[bug #55107] PDFPIC: .psbb: support extraction of MediaBox from pdf files

2022-09-25 Thread G. Branden Robinson
Update of bug #55107 (project groff):

 Planned Release:  1.23.0 => None   


___

Reply to this item at:

  

___
Message sent via Savannah
https://savannah.gnu.org/




[bug #55107] PDFPIC: .psbb: support extraction of MediaBox from pdf files

2021-10-30 Thread Deri James
Follow-up Comment #13, bug #55107 (project groff):

Keith,

Sorry, you will have to help me here, if you want me to understand what you
meant.

> I am willing to pursue an extended lex/yacc implementation, (subject to Deri
actually answering the question I've now asked twice, without a response...

This implies to me that your pursuit of an extended lex/yacc implementation
which copes with pdf 1.5 extensions to the standard is subject to me answering
your question, i.e. it cannot be done until you receive the answer.
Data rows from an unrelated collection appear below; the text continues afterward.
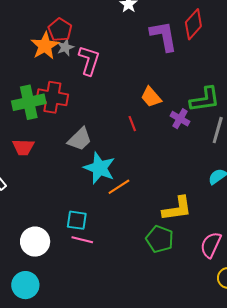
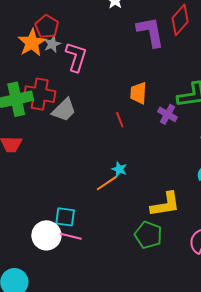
orange trapezoid: (151, 97) -> (138, 93), turned 45
gray trapezoid: (80, 139) -> (64, 110), moved
cyan star: (99, 168) -> (119, 169), moved, size x0.5
white circle: (35, 242) -> (46, 235), moved

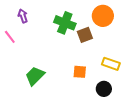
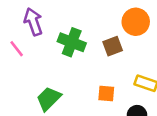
purple arrow: (23, 16) -> (33, 22), size x1.5
green cross: (65, 23) -> (72, 42), moved

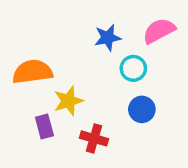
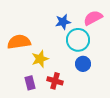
cyan circle: (133, 68) -> (78, 40), size x1.5
purple rectangle: (44, 126) -> (30, 83), moved

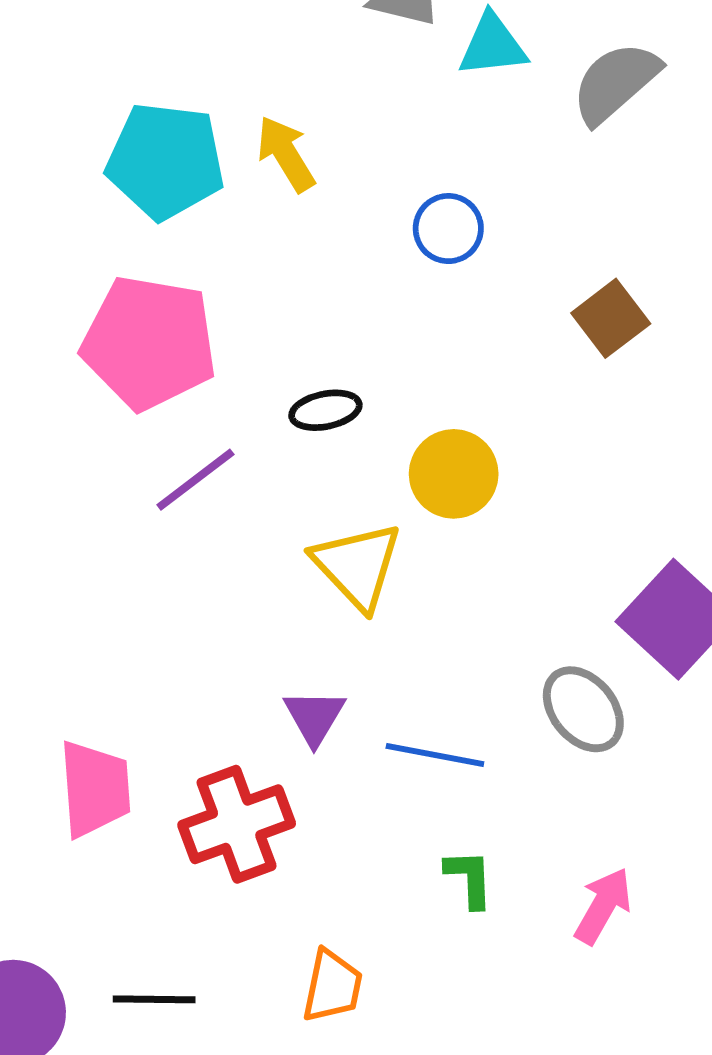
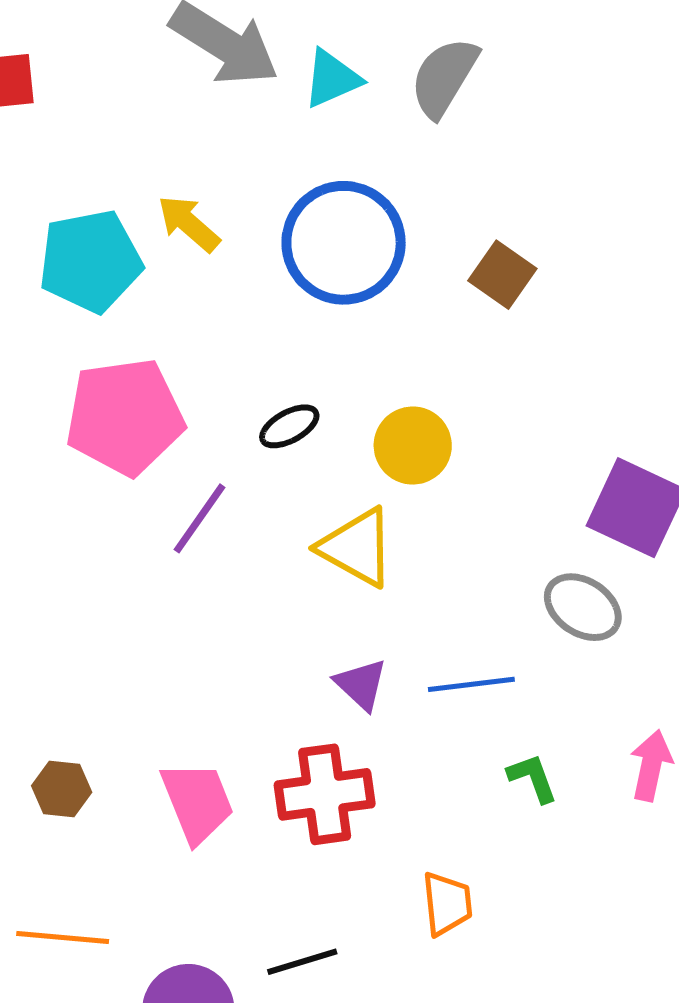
blue circle: (448, 229) -> (344, 243), size x2.0
red cross: (237, 824) -> (325, 794), turned 30

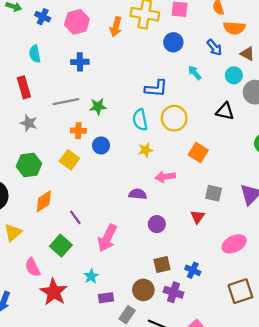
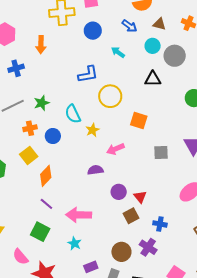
orange arrow: (116, 27) -> (41, 45), moved
cyan semicircle: (140, 120) -> (73, 114), moved
yellow square: (69, 160) -> (29, 155), turned 30
orange diamond: (44, 201) -> (46, 176), moved
red triangle: (198, 217) -> (140, 197), moved
pink arrow: (107, 238) -> (79, 215), turned 80
brown square: (162, 264) -> (131, 216), moved
cyan star: (91, 276) -> (74, 243), moved
purple cross: (174, 292) -> (148, 247), turned 30

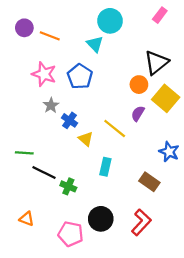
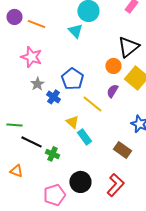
blue pentagon: (80, 76) -> (72, 79), moved
yellow triangle: (86, 139) -> (72, 122), moved
cyan rectangle: (105, 167) -> (84, 137), turned -49
orange triangle: (27, 219) -> (16, 171), moved
pink pentagon: (71, 234) -> (54, 195), turned -30

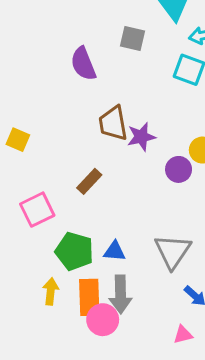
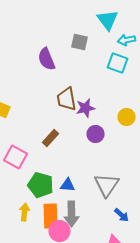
purple circle: (179, 169) -> (96, 134), moved
pink square: (37, 210) -> (16, 157), turned -35

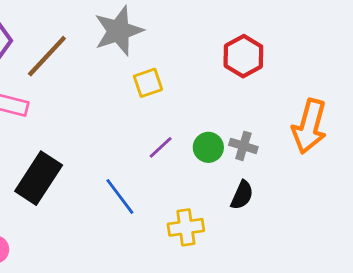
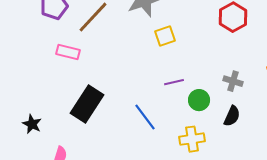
purple line: (161, 147) -> (174, 82), turned 30
green circle: (208, 147) -> (199, 100), moved

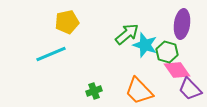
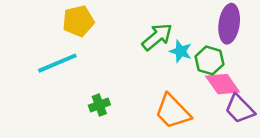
cyan star: (145, 45) -> (181, 51), size x0.7
green cross: (94, 91) -> (99, 105), moved

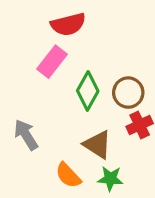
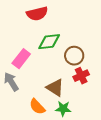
pink rectangle: (52, 62) -> (21, 59), moved
green diamond: (88, 91) -> (49, 42), moved, turned 55

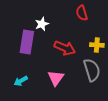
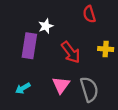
red arrow: (65, 48) -> (71, 52), turned 30
gray semicircle: (92, 70) -> (89, 89), moved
This is
why it looks like you were claiming I was holding you up.

It is progress that you realised I was pointing you to Brendan's reference in
comment #4, not my silly mistake in the previous comment, I hope you have time
to read my answer to your cropbox question.

As to whether this ticket refers to PDFPIC or not: I think the answer is in
the title of the ticket and also the fact that you textually linked bug #61324
to this ticket in your email:-

https://lists.gnu.org/archive/html/groff/2021-09/msg00057.html

I.E. That this original ticket would solve the problems with using pdfinfo
with PDFPIC, the email chain is even referenced in bug #61324.
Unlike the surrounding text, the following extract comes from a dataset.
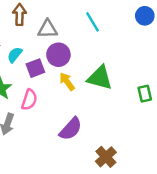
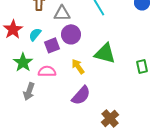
yellow arrow: (67, 81) -> (78, 66), moved
pink semicircle: (29, 100) -> (47, 71), turned -108

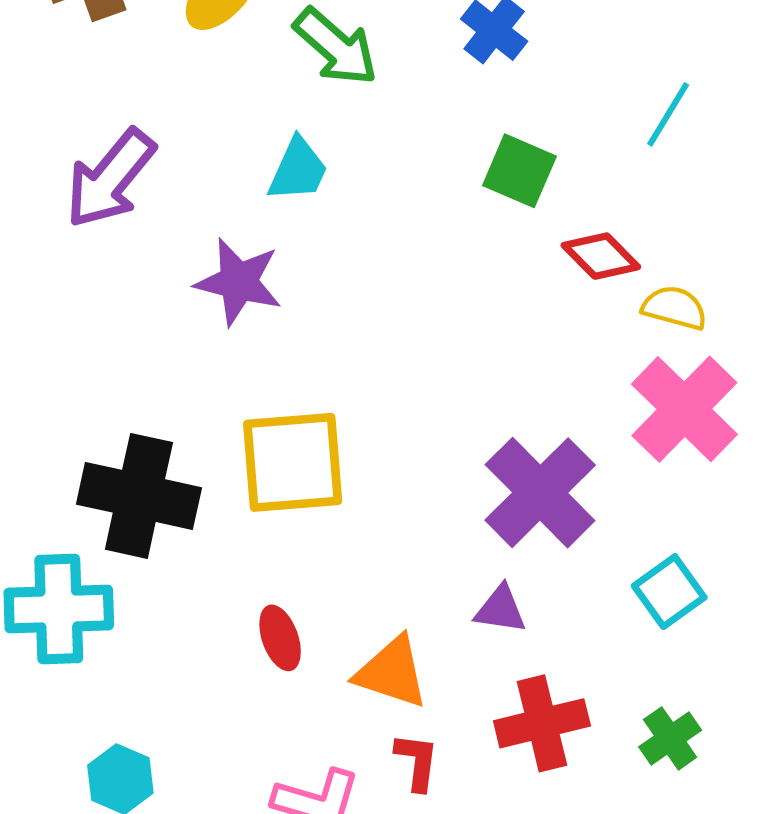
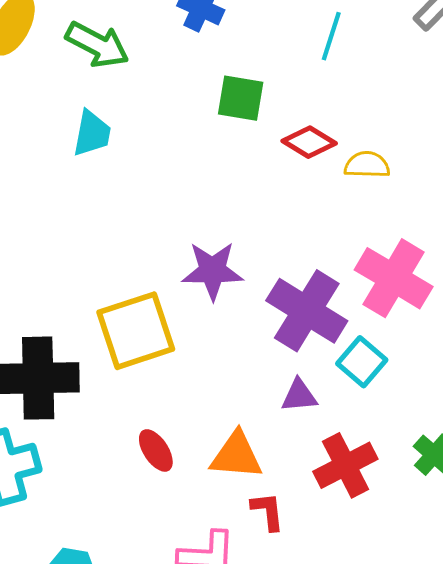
purple star: (239, 282) -> (213, 271), moved
pink cross: (684, 409) -> (394, 278), moved
cyan square: (669, 592) -> (362, 362), moved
As to what upsets me is the impression you gave that I had been unhelpful in
not answering your question, whereas it was lack of dilligence in not reading
an email which actually starts with "Hi Keith". I do try to be a helpful chap
because I have had so much help from so many people.

Cheers 

Deri


___

Reply to this item at:

  

___
  Message sent via Savannah
  https://savannah.gnu.org/




[bug #55107] PDFPIC: .psbb: support extraction of MediaBox from pdf files

2021-10-30 Thread Keith Marshall
Follow-up Comment #12, bug #55107 (project groff):

Deri,

[comment #10 comment #10:]
> If you read the email referenced by Branden in comment #4
> You will see that I have answered your question, I apologise if
> you had difficulty understanding my answer regarding CropBox,
> I'm happy to try and explain it again, if needed.
Sorry, but I never saw that e-mail, and I certainly don't see an answer to my
question, or indeed any reference to CropBox, in what Branden quoted in
comment #4.  You confused me, when you omitted an appropriate link in comment
#3; I will look at the reference Branden suggested, when I have time.
> My proposal (D) was never intended to be a .pdfbb replacement (nor .psbb),
remember this ticket concerns problems with .PDFPIC
No, it doesn't ... it relates to an original suggestion, from four years ago,
to extend the functionality of the built-in psbb request, so that it could
return bounding box co-ordinates from single image PDF files, just as it
originally did for just EPS files, and so that an eventual implementation of
PDFPIC could avoid unsafe forks of third party tools, such as pdfinfo.
> If accusing someone on a public forum of holding you up by not answering
your question (when they have helpfully done so), is considered disgusting
language, perhaps we can be a bit less perl!
I accused you of nothing of the sort!  1) You are not holding me up in any
way, because this ticket is of only minor interest to me; I have plenty of
other tasks to occupy my time, and 2) it wasn't your apparent failure to
answer my question, (because I never saw your e-mail), that I considered to be
disgusting ... it is the perl language itself, to which I attribute that
description.

___

Reply to this item at:

  

___
  Message sent via Savannah
  https://savannah.gnu.org/




[bug #55107] PDFPIC: .psbb: support extraction of MediaBox from pdf files

2021-10-30 Thread Deri James
Follow-up Comment #11, bug #55107 (project groff):


Am I correct in guessing that a bounding box/MediaBox extractor would have a
lot of shared logic for PS and PDF?  If so, one preprocessor could perform
both tasks.  I guess we could call it "grobb" or something, and assign a -B
flag to it in groff(1).  In fact, if we have a preprocessor and claim an
option letter, it's probably best if it's as general-purpose as is
reasonable.


No, unfortunately, there are significant differences. However, my option (D)
does not envisage a .pdfbb, but rather in the manner of tbl which scans the
source looking for .TS/.TE and replacing intervening lines with its own code,
it would look for .PDFPIC and insert code to achieve what PDFPIC does today.
The same is not true for .PSPIC, since we have to retain .psbb since someone
may be using it outside of its use in PSPIC.

___

Reply to this item at:

  

___
  Message sent via Savannah
  https://savannah.gnu.org/




[bug #55107] PDFPIC: .psbb: support extraction of MediaBox from pdf files

2021-10-30 Thread Deri James
Follow-up Comment #10, bug #55107 (project groff):


Personally, I don't see a justification for implementing psbb as a
preprocessor.  I am willing to pursue an extended lex/yacc implementation,
(subject to Deri actually answering the question I've now asked twice, without
a response: should CropBoxes, or any of PDF's other bounding box attributes,
have precedence over the MediaBox attributes?), but if you insist on pursuing
a solution in Perl ... a disgusting language, IMO ... then I'm out.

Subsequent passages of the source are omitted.